Epithelial ovarian cancer (EOC), is the fifth leading cause of cancer deaths in women, and the deadliest of all gynecologic cancers. The response of current chemotherapies has plateaued, creating a severe unmet need for superior therapies. Human epididymis protein 4 (HE4) is inordinately overexpressed in over 70% of EOC patients, acts as a prime driver of EOC growth, chemoresistance and tumor-immune evasion and is associated with highly reduced survival rates in EOC patients. Similarly, over 417,000 new cases of endometrial cancer (EC) are diagnosed with the majority presenting HE4 overexpression. Therefore, HE4 is an attractive therapeutic target and inhibition of HE4 could provide viable treatment options for patients in dire need of more effective therapies.

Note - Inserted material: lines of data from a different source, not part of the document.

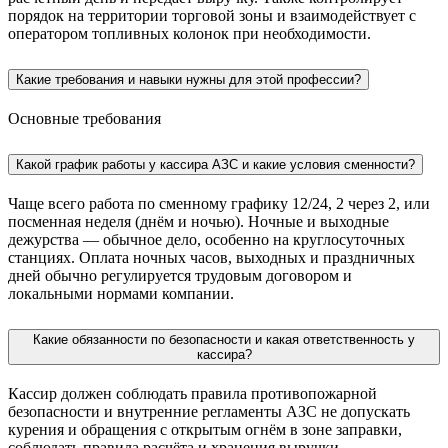
порядок на территории торговой зоны и взаимодействует с
оператором топливных колонок при необходимости.
Какие требования и навыки нужны для этой профессии?
Основные требования
Какой график работы у кассира АЗС и какие условия сменности?
Чаще всего работа по сменному графику 12/24, 2 через 2, или
посменная неделя (днём и ночью). Ночные и выходные
дежурства — обычное дело, особенно на круглосуточных
станциях. Оплата ночных часов, выходных и праздничных
дней обычно регулируется трудовым договором и
локальными нормами компании.
Какие обязанности по безопасности и какая ответственность у
кассира?
Кассир должен соблюдать правила противопожарной
безопасности и внутренние регламенты АЗС не допускать
курения и обращения с открытым огнём в зоне заправки,
соблюдать правила расчёта и хранения выручки,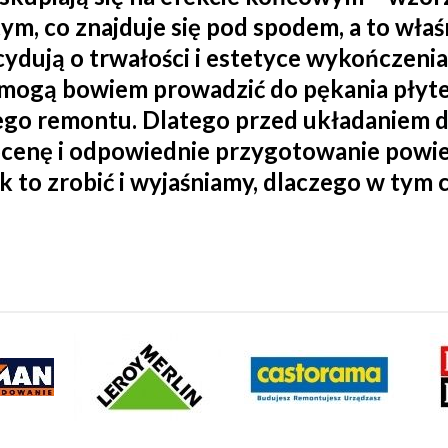
tym, co znajduje się pod spodem, a to wł
cydują o trwałości i estetyce wykończeni
mogą bowiem prowadzić do pękania płytek,
go remontu. Dlatego przed układaniem d
ocenę i odpowiednie przygotowanie powie
 to zrobić i wyjaśniamy, dlaczego w tym 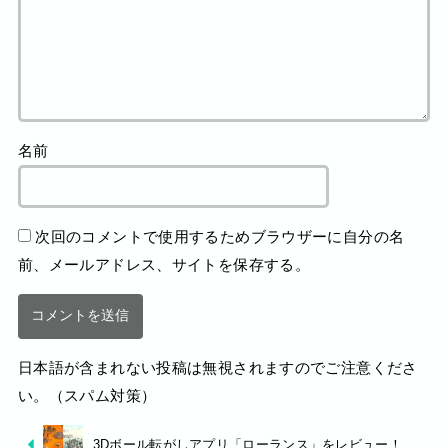
名前
次回のコメントで使用するためブラウザーに自分の名
前、メールアドレス、サイトを保存する。
日本語が含まれない投稿は無視されますのでご注意くださ
い。（スパム対策）
3Dボール転がしアプリ「ローランス」をレビュー！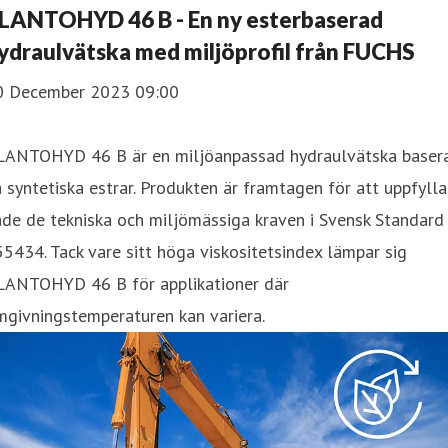
LANTOHYD 46 B - En ny esterbaserad
ydraulvätska med miljöprofil från FUCHS
0 December 2023 09:00
LANTOHYD 46 B är en miljöanpassad hydraulvätska baser
 syntetiska estrar. Produkten är framtagen för att uppfylla
de de tekniska och miljömässiga kraven i Svensk Standard
5434. Tack vare sitt höga viskositetsindex lämpar sig
LANTOHYD 46 B för applikationer där
mgivningstemperaturen kan variera.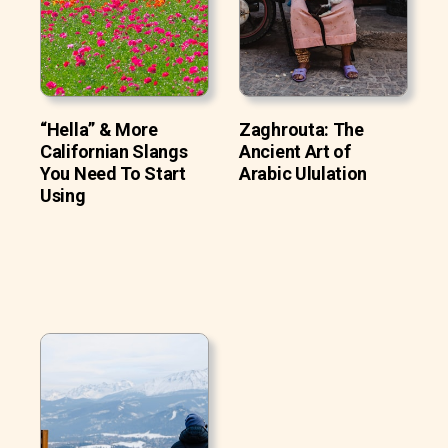
“Hella” & More
Zaghrouta: The
Californian Slangs
Ancient Art of
You Need To Start
Arabic Ululation
Using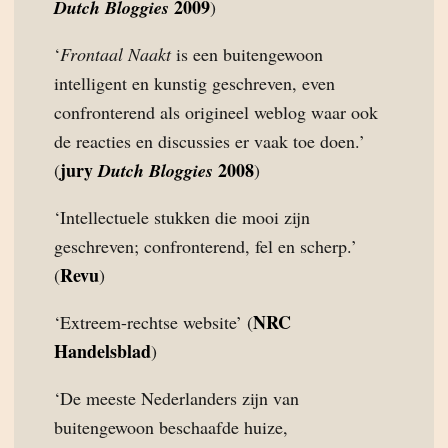
2009
Dutch Bloggies
)
‘
Frontaal Naakt
is een buitengewoon
intelligent en kunstig geschreven, even
confronterend als origineel weblog waar ook
de reacties en discussies er vaak toe doen.’
jury
2008
(
Dutch Bloggies
)
‘Intellectuele stukken die mooi zijn
geschreven; confronterend, fel en scherp.’
Revu
(
)
NRC
‘Extreem-rechtse website’ (
Handelsblad
)
‘De meeste Nederlanders zijn van
buitengewoon beschaafde huize,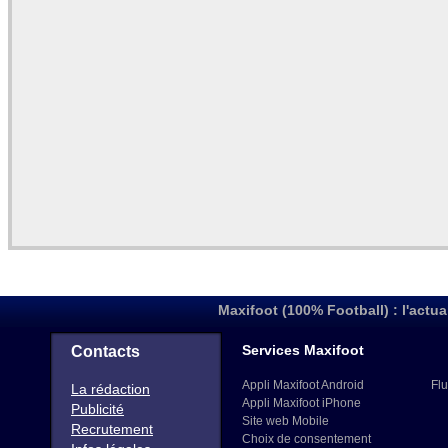
Maxifoot (100% Football) : l'actua
Services Maxifoot
Contacts
Appli Maxifoot Android
Flu
La rédaction
Appli Maxifoot iPhone
Publicité
Site web Mobile
Recrutement
Choix de consentement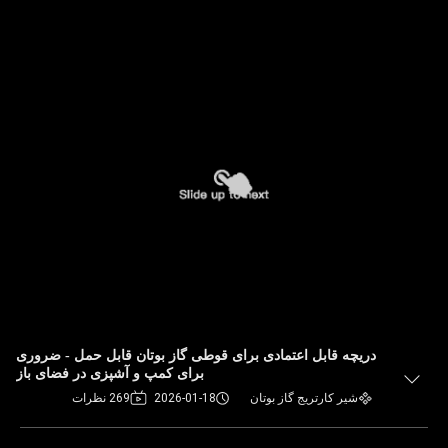
دریچه قابل اعتمادی برای قوطی گاز بوتان قابل حمل - ضروری
برای کمپ و آشپزی در فضای باز
شیر کارتریج گاز بوتان
2026-01-18
269 نظرات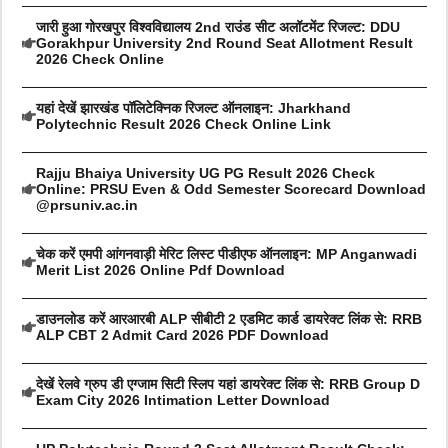
जारी हुआ गोरखपुर विश्वविद्यालय 2nd राउंड सीट अलॉटमेंट रिजल्ट: DDU
Gorakhpur University 2nd Round Seat Allotment Result
2026 Check Online
यहां देखें झारखंड पॉलिटेक्निक रिजल्ट ऑनलाइन: Jharkhand
Polytechnic Result 2026 Check Online Link
Rajju Bhaiya University UG PG Result 2026 Check
Online: PRSU Even & Odd Semester Scorecard Download
@prsuniv.ac.in
चेक करें एमपी आंगनवाड़ी मेरिट लिस्ट पीडीएफ ऑनलाइन: MP Anganwadi
Merit List 2026 Online Pdf Download
डाउनलोड करें आरआरबी ALP सीबीटी 2 एडमिट कार्ड डायरेक्ट लिंक से: RRB
ALP CBT 2 Admit Card 2026 PDF Download
देखें रेलवे ग्रुप डी एग्जाम सिटी स्लिप यहां डायरेक्ट लिंक से: RRB Group D
Exam City 2026 Intimation Letter Download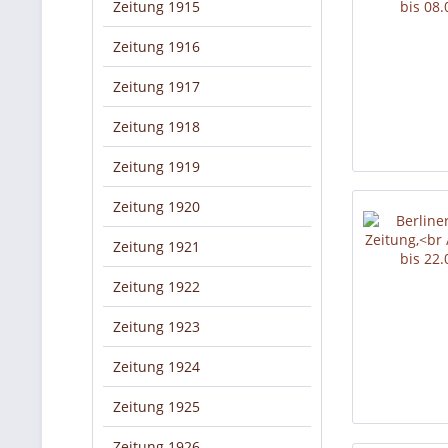
Zeitung 1915
Zeitung 1916
Zeitung 1917
Zeitung 1918
Zeitung 1919
Zeitung 1920
Zeitung 1921
Zeitung 1922
Zeitung 1923
Zeitung 1924
Zeitung 1925
Zeitung 1926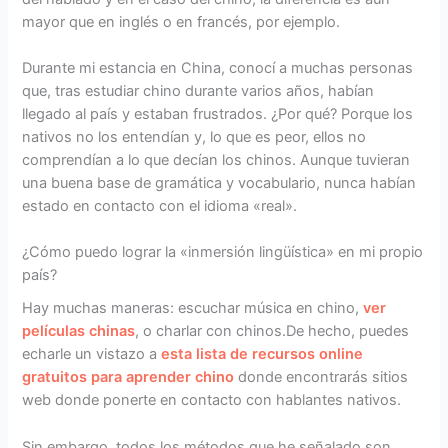
mayor que en inglés o en francés, por ejemplo.
Durante mi estancia en China, conocí a muchas personas
que, tras estudiar chino durante varios años, habían
llegado al país y estaban frustrados. ¿Por qué? Porque los
nativos no los entendían y, lo que es peor, ellos no
comprendían a lo que decían los chinos. Aunque tuvieran
una buena base de gramática y vocabulario, nunca habían
estado en contacto con el idioma «real».
¿Cómo puedo lograr la «inmersión lingüística» en mi propio
país?
Hay muchas maneras: escuchar música en chino,
ver
películas chinas
, o charlar con chinos.De hecho, puedes
echarle un vistazo a
esta lista de recursos online
gratuitos para aprender chino
donde encontrarás sitios
web donde ponerte en contacto con hablantes nativos.
Sin embargo, todos los métodos que he señalado son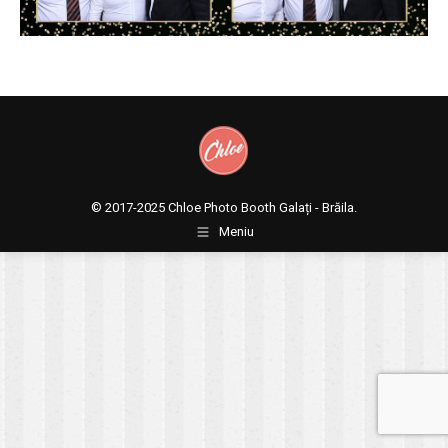
© 2017-2025
Chloe Photo Booth Galați - Brăila.
Meniu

Researchers at the University of Rochester have identified the first-in-field small molecule inhibitor of HE4 and have developed a biomarker (that is currently clinically used worldwide to diagnose HE4) which will serve as a companion marker to monitor new drug candidates’ response in EOC and EC patients. This molecule provides a method to reduce ascites and tumor deposition in the abdomen area and on the omentum, the key disease sites.
As a first‑in‑field inhibitor of HE4, this molecule could potentially occupy a significant place in the growing market for both EOC and EC. The ovarian cancer market was valued at $1.8B in 2018 and it will continue to rise significantly. By 2028, the total value of the market is forecast to reach $6.7B. Similarly, the EC market will experience overall growth, with total sales increasing from $2.5B in 2020 to $5.3B in 2030.